Death at the Grand Canyon
But it would make a great book.

550.
Over 550 people had fallen to their deaths in the Grand Canyon.
At least according to the book prominently displayed inside the South Rim gift shop. After every additional death, a new edition of the book would hit distributors, detailing the life and times of the latest victim.
Death. Terrible for business. Good for book sales.
I decided against buying the book. A bad omen for my trek to the bottom. I’d buy it on the way out of the park. If I made it out, I joked to myself.
The beauty of the Grand Canyon rested at the rim, and at the bottom, where hikers could shake hands with the Colorado River, the artist behind the world wonder. Between rim and river it was mostly a pain-in-the-ass hike. Tightly wound switchbacks clung to canyon walls, the path itself weary of looking too far over the edge to the base nearly 5,000 feet below. Suicidal gravel slipped from the slender walkways, screaming out their demise as they skipped off the canyon wall.

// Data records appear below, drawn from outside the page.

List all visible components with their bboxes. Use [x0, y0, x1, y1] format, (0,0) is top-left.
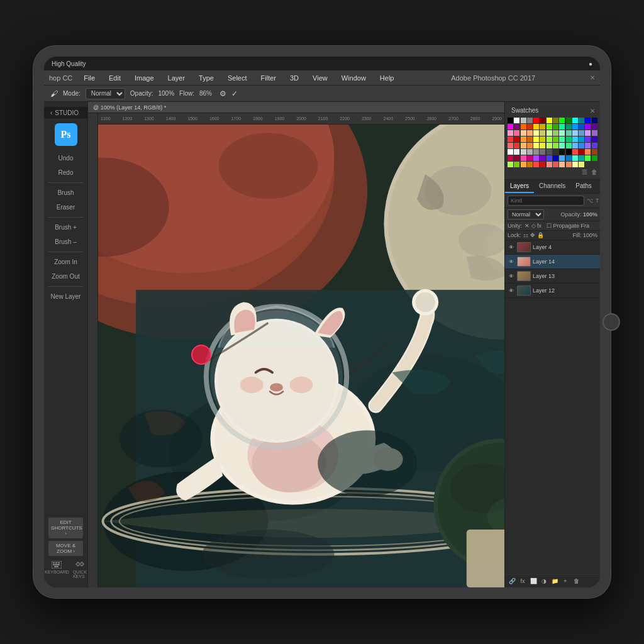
lock-pixel-icon[interactable]: ⚏	[523, 232, 528, 238]
swatch-color[interactable]	[521, 149, 526, 155]
menu-image[interactable]: Image	[132, 73, 157, 83]
layer-row-13[interactable]: 👁 Layer 13	[505, 269, 600, 284]
mode-select[interactable]: Normal	[86, 88, 125, 99]
swatch-color[interactable]	[559, 118, 565, 123]
swatch-color[interactable]	[559, 155, 565, 161]
swatch-color[interactable]	[540, 149, 545, 155]
swatch-color[interactable]	[559, 136, 565, 142]
layers-folder-icon[interactable]: 📁	[550, 577, 559, 586]
move-zoom-button[interactable]: MOVE & ZOOM ›	[48, 541, 83, 556]
swatch-color[interactable]	[527, 136, 533, 142]
swatch-color[interactable]	[514, 130, 519, 136]
swatch-color[interactable]	[559, 124, 565, 130]
swatch-color[interactable]	[566, 149, 572, 155]
artwork[interactable]	[98, 125, 504, 587]
swatch-color[interactable]	[540, 124, 545, 130]
swatch-color[interactable]	[547, 118, 552, 123]
swatch-color[interactable]	[579, 124, 584, 130]
tool-new-layer[interactable]: New Layer	[44, 289, 87, 304]
swatch-color[interactable]	[585, 136, 591, 142]
tool-zoom-in[interactable]: Zoom In	[44, 255, 87, 269]
swatch-color[interactable]	[540, 136, 545, 142]
swatch-color[interactable]	[547, 130, 552, 136]
layers-mask-icon[interactable]: ⬜	[529, 577, 538, 586]
swatch-color[interactable]	[547, 143, 552, 148]
menu-layer[interactable]: Layer	[165, 73, 188, 83]
swatch-color[interactable]	[579, 130, 584, 136]
swatch-color[interactable]	[508, 162, 513, 167]
layer-visibility-13[interactable]: 👁	[508, 272, 515, 280]
tab-paths[interactable]: Paths	[570, 180, 597, 193]
layers-delete-icon[interactable]: 🗑	[572, 577, 580, 586]
swatch-color[interactable]	[547, 162, 552, 167]
swatch-color[interactable]	[521, 143, 526, 148]
layer-visibility-12[interactable]: 👁	[508, 287, 515, 294]
swatch-color[interactable]	[508, 124, 513, 130]
swatch-color[interactable]	[547, 124, 552, 130]
menu-window[interactable]: Window	[339, 73, 369, 83]
menu-filter[interactable]: Filter	[258, 73, 279, 83]
swatch-color[interactable]	[572, 124, 578, 130]
swatch-color[interactable]	[533, 130, 539, 136]
tab-channels[interactable]: Channels	[534, 180, 570, 193]
swatch-color[interactable]	[566, 136, 572, 142]
swatch-color[interactable]	[592, 118, 597, 123]
layers-search-input[interactable]	[508, 196, 584, 206]
swatch-color[interactable]	[585, 155, 591, 161]
edit-shortcuts-button[interactable]: EDIT SHORTCUTS ›	[48, 518, 83, 538]
menu-edit[interactable]: Edit	[106, 73, 123, 83]
layers-fx-btn[interactable]: fx	[518, 577, 527, 586]
swatch-color[interactable]	[579, 143, 584, 148]
swatch-color[interactable]	[533, 149, 539, 155]
swatch-color[interactable]	[533, 118, 539, 123]
swatch-color[interactable]	[572, 118, 578, 123]
swatch-color[interactable]	[527, 124, 533, 130]
swatch-color[interactable]	[521, 162, 526, 167]
swatch-color[interactable]	[572, 136, 578, 142]
swatch-color[interactable]	[514, 149, 519, 155]
menu-select[interactable]: Select	[225, 73, 250, 83]
swatch-color[interactable]	[521, 136, 526, 142]
swatch-list-icon[interactable]: ☰	[582, 169, 587, 175]
swatch-color[interactable]	[540, 155, 545, 161]
quick-keys-button[interactable]: QUICK KEYS	[73, 561, 87, 579]
swatch-color[interactable]	[508, 118, 513, 123]
swatch-color[interactable]	[559, 130, 565, 136]
swatch-color[interactable]	[533, 136, 539, 142]
swatch-color[interactable]	[579, 155, 584, 161]
swatch-color[interactable]	[553, 143, 558, 148]
swatch-color[interactable]	[547, 155, 552, 161]
blend-mode-select[interactable]: Normal Multiply Screen Overlay	[508, 209, 544, 219]
swatch-color[interactable]	[521, 118, 526, 123]
swatch-color[interactable]	[566, 155, 572, 161]
tool-eraser[interactable]: Eraser	[44, 200, 87, 214]
swatch-color[interactable]	[579, 149, 584, 155]
menu-file[interactable]: File	[81, 73, 97, 83]
swatch-color[interactable]	[566, 162, 572, 167]
swatch-color[interactable]	[540, 162, 545, 167]
swatch-color[interactable]	[540, 118, 545, 123]
home-button[interactable]	[602, 313, 620, 331]
swatch-color[interactable]	[572, 155, 578, 161]
swatch-color[interactable]	[553, 155, 558, 161]
layers-link-icon[interactable]: 🔗	[508, 577, 516, 586]
swatch-color[interactable]	[553, 136, 558, 142]
layer-row-14[interactable]: 👁 Layer 14	[505, 255, 600, 269]
swatch-color[interactable]	[553, 124, 558, 130]
keyboard-button[interactable]: KEYBOARD	[45, 561, 69, 579]
swatch-color[interactable]	[559, 162, 565, 167]
layers-new-icon[interactable]: +	[561, 577, 570, 586]
swatch-color[interactable]	[553, 130, 558, 136]
swatch-color[interactable]	[521, 130, 526, 136]
swatch-color[interactable]	[527, 130, 533, 136]
swatch-color[interactable]	[527, 118, 533, 123]
swatch-color[interactable]	[527, 155, 533, 161]
swatch-color[interactable]	[572, 149, 578, 155]
swatch-color[interactable]	[521, 124, 526, 130]
tool-zoom-out[interactable]: Zoom Out	[44, 269, 87, 284]
swatch-color[interactable]	[547, 136, 552, 142]
swatch-color[interactable]	[579, 162, 584, 167]
swatches-close-icon[interactable]: ✕	[590, 108, 595, 114]
swatch-color[interactable]	[579, 136, 584, 142]
swatch-color[interactable]	[533, 143, 539, 148]
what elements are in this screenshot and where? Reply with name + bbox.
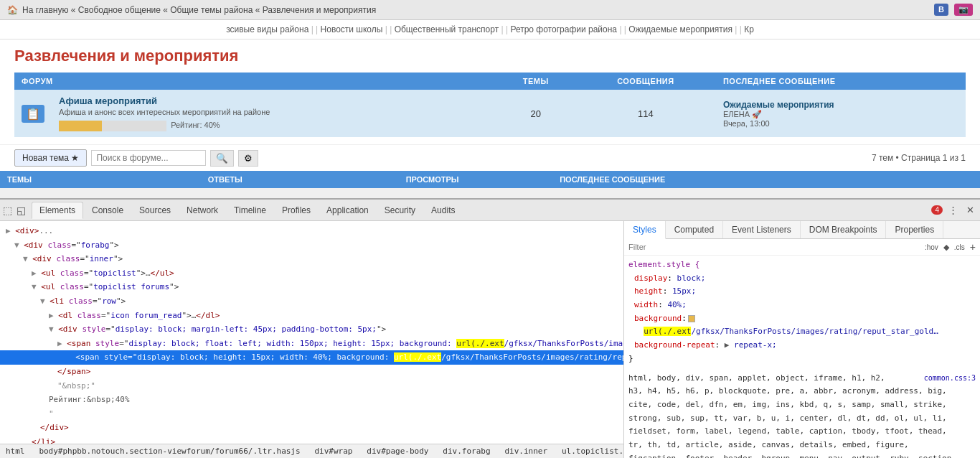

Doing my best to offer the fenceless path edge a wide berth, I imagined the author of the Grand Canyon death book watching trekkers from a far-off point, peering through binoculars while munching on snacks, waiting in anticipation for the next fall and surge in book sale royalties, only to curse under his breath when a tripped up individual regained their balance.
The mouth of the canyon swallowed visitors into its belly, slowly digesting those with determination to make it to the bottom. Most, however, regurgitated back to the rim as they turned around.
A late afternoon sun stained the sky orange by the time I reached the base. Dipping my toes into the turquoise water of the Colorado, I enjoyed a brief snack, when the hands of time slapped me across the face.
The sun would set in only a few hours. And if I took anywhere near as long to get out as I did to climb down, I would do so in complete darkness.
Slipping socks and shoes onto damp feet, I ran. At least as well as I could along the hard canyon floor. Ever not the jogger, I could only run for a few minutes at a time before legs and lungs needed time to recover. And yet time waited for nothing.
The sun dipped onto the jagged edge of the Canyon, staining the sky red as it bled out. I wanted to stop. To take it in. I managed a single photograph before the cell phone died. The path began its incline, and with it the shedding of hikers, as I saw nobody along the path in front of me, nobody behind me. They all had left long ago. They all had a common sense lost on me. They did not want to become entry 551 into the gift shop’s book.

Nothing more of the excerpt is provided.